**Work order:**
Say how many lines of the data below have the word "Pino" in them. Add nothing else.
--- Provided records ---
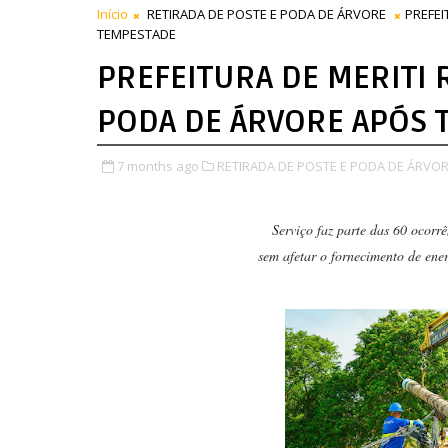
Início
RETIRADA DE POSTE E PODA DE ÁRVORE
PREFEI
TEMPESTADE
PREFEITURA DE MERITI 
PODA DE ÁRVORE APÓS 
7 months ago
RETIRADA DE POSTE E PODA DE ÁRVOR
Serviço faz parte das 60 ocorr
sem afetar o fornecimento de ener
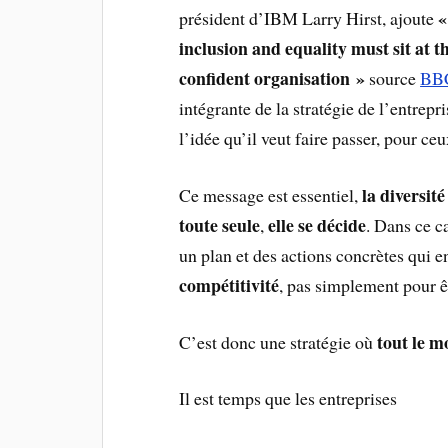
«
président d’IBM Larry Hirst, ajoute
inclusion and equality must sit at 
confident organisation »
source
BB
intégrante de la stratégie de l’entrepri
l’idée qu’il veut faire passer, pour c
la diversit
Ce message est essentiel,
toute seule
elle se décide
,
. Dans ce c
un plan et des actions concrètes qui 
compétitivité
, pas simplement pour ê
tout le 
C’est donc une stratégie où
Il est temps que les entreprises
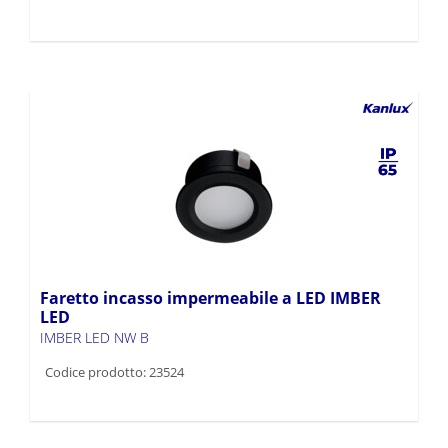
Faretto incasso impermeabile a LED IMBER
LED
IMBER LED NW B
Codice prodotto: 23524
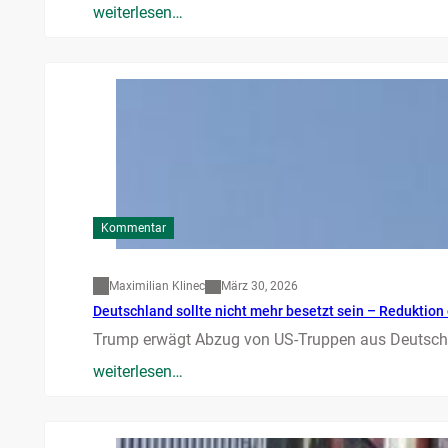
weiterlesen…
Kommentar
Maximilian Klinec
März 30, 2026
Deutschland sollte nicht mehr besetzt sein – Reduktion 
Trump erwägt Abzug von US-Truppen aus Deutschla
weiterlesen…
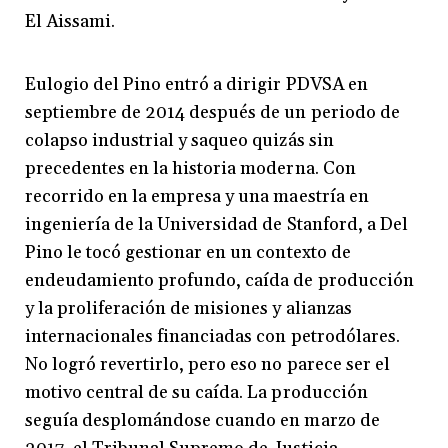
El Aissami.
Eulogio del Pino entró a dirigir PDVSA en
septiembre de 2014 después de un periodo de
colapso industrial y saqueo quizás sin
precedentes en la historia moderna. Con
recorrido en la empresa y una maestría en
ingeniería de la Universidad de Stanford, a Del
Pino le tocó gestionar en un contexto de
endeudamiento profundo, caída de producción
y la proliferación de misiones y alianzas
internacionales financiadas con petrodólares.
No logró revertirlo, pero eso no parece ser el
motivo central de su caída. La producción
seguía desplomándose cuando en marzo de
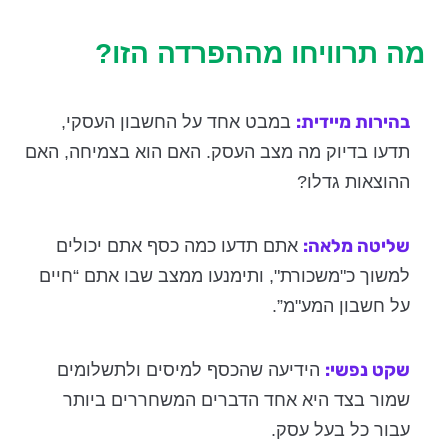
מה תרוויחו מההפרדה הזו?
בהירות מיידית:
במבט אחד על החשבון העסקי,
תדעו בדיוק מה מצב העסק. האם הוא בצמיחה, האם
ההוצאות גדלו?
שליטה מלאה:
אתם תדעו כמה כסף אתם יכולים
למשוך כ"משכורת", ותימנעו ממצב שבו אתם “חיים
על חשבון המע"מ”.
שקט נפשי:
הידיעה שהכסף למיסים ולתשלומים
שמור בצד היא אחד הדברים המשחררים ביותר
עבור כל בעל עסק.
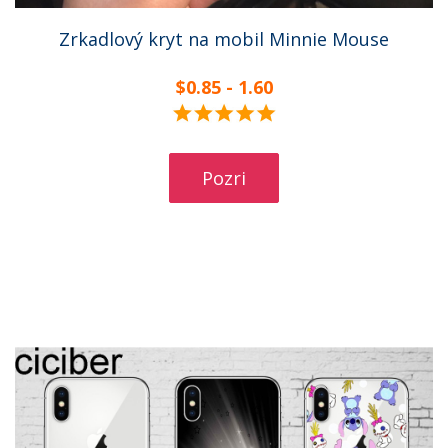
Zrkadlový kryt na mobil Minnie Mouse
$0.85 - 1.60
Pozri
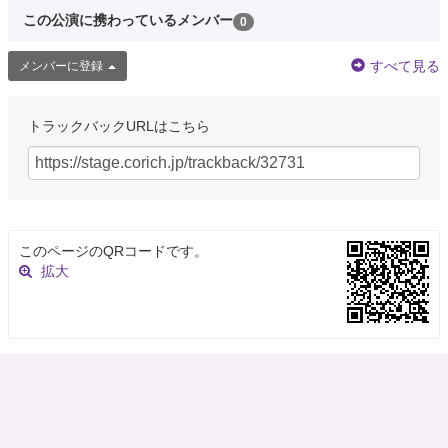
この公演に携わっているメンバー
0
すべて見る
メンバーに登録
トラックバックURLはこちら
このページのQRコードです。
拡大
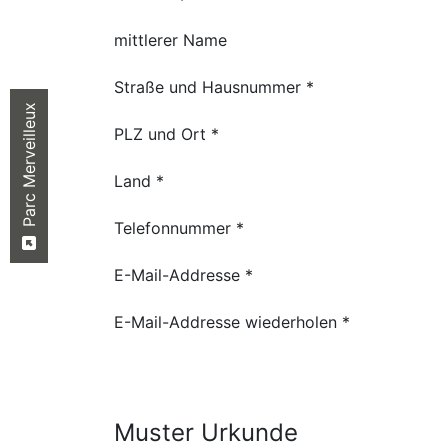
mittlerer Name
Straße und Hausnummer *
Parc Merveilleux
PLZ und Ort *
Land *
Telefonnummer *
E-Mail-Addresse *
E-Mail-Addresse wiederholen *
Muster Urkunde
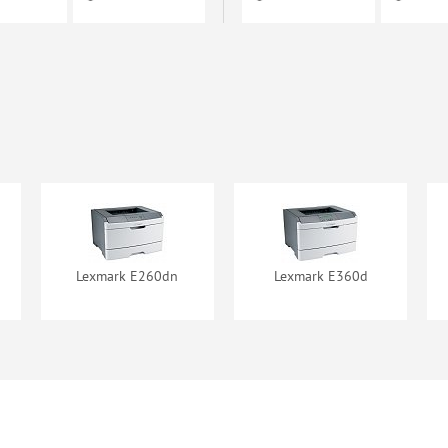
тридж
ndArt
0A21E
наличии
Lexmark E260dn
Lexmark E360d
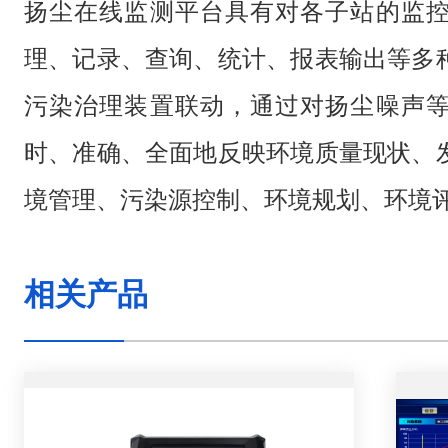
扬尘在线监测平台具有对各子站的监
理、记录、查询、统计、报表输出等多
污染治理装置联动，通过对扬尘噪声
时、准确、全面地反映环境质量现状、
境管理、污染源控制、环境规划、环境
相关产品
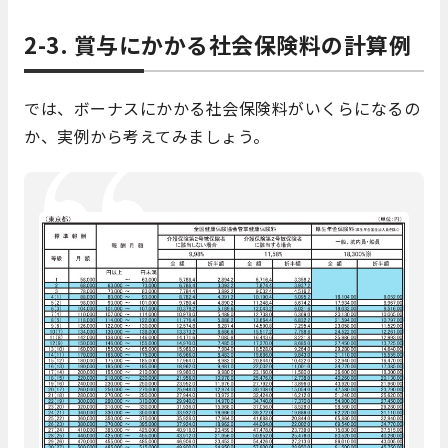
2-3. 賞与にかかる社会保険料の計算例
では、ボーナスにかかる社会保険料がいくらになるの
か、実例から考えてみましょう。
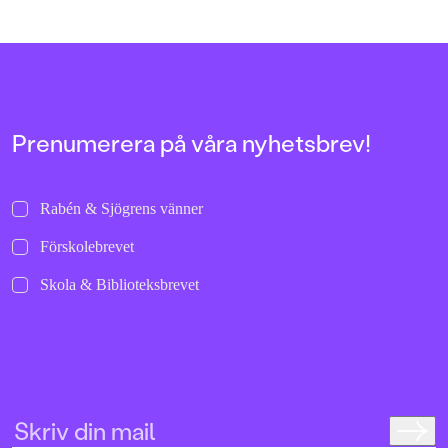
sparkar ifrån och rullar i väg de där
och helgalna berättel
allra första gångerna.
uppochnervänd värl
bilder att titta läng
Jenny Dahlberg som
illustrerat för Kamr
om första boken – F
Tvärtomsson:"Fart o
Prenumerera på våra nyhetsbrev!
byxorna på huvudet 
komikern Måns Nils
Kamratpostenfavori
Dahlberg slår sina p
Rabén & Sjögrens vänner
denna galet kaosiga
medryckande bilderb
Förskolebrevet
Hallhagen tipsar om 
böcker för barn och 
Skola & Biblioteksbrevet
SvD"Mycket underhå
särskilt att rutscha
Dahlbergs bilder som 
en enda sekund. På 
uppslag finns tusen d
upptäcka. Inte minst 
följa familjens hund
sniffande äventyr." -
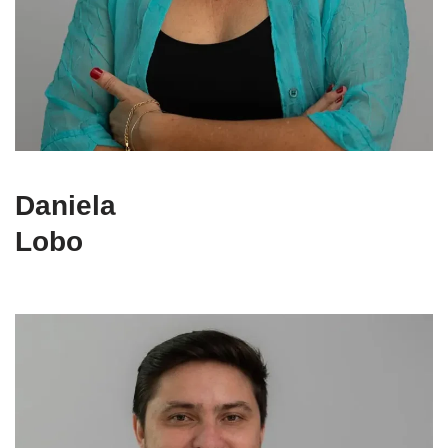
Daniela
Lobo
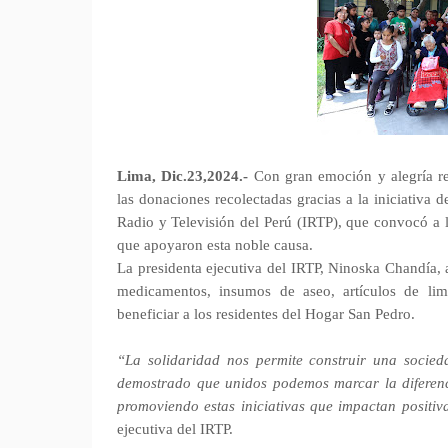
Lima, Dic.23,2024.-
Con gran emoción y alegría re
las donaciones recolectadas gracias a la iniciativa
Radio y Televisión del Perú (IRTP), que convocó a l
que apoyaron esta noble causa.
La presidenta ejecutiva del IRTP, Ninoska Chandía, 
medicamentos, insumos de aseo, artículos de limp
beneficiar a los residentes del Hogar San Pedro.
“La solidaridad nos permite construir una socie
demostrado que unidos podemos marcar la diferenc
promoviendo estas iniciativas que impactan positi
ejecutiva del IRTP.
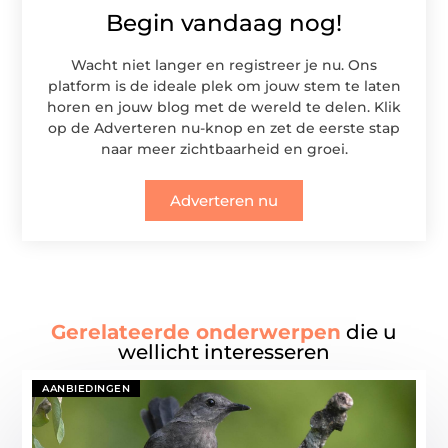
Begin vandaag nog!
Wacht niet langer en registreer je nu. Ons
platform is de ideale plek om jouw stem te laten
horen en jouw blog met de wereld te delen. Klik
op de Adverteren nu-knop en zet de eerste stap
naar meer zichtbaarheid en groei.
Adverteren nu
Gerelateerde onderwerpen
die u
wellicht interesseren
AANBIEDINGEN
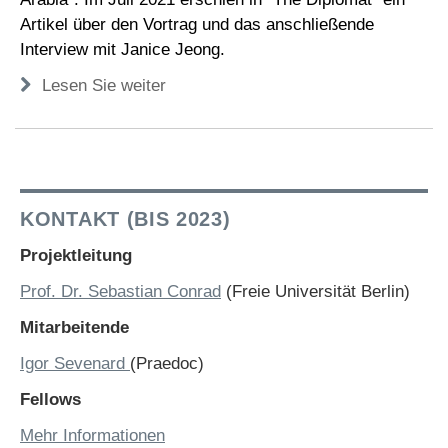
Artikel über den Vortrag und das anschließende
Interview mit Janice Jeong.
Lesen Sie weiter
KONTAKT (BIS 2023)
Projektleitung
Prof. Dr. Sebastian Conrad
(Freie Universität Berlin)
Mitarbeitende
Igor Sevenard
(Praedoc)
Fellows
Mehr Informationen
---
**Result for this task:**
2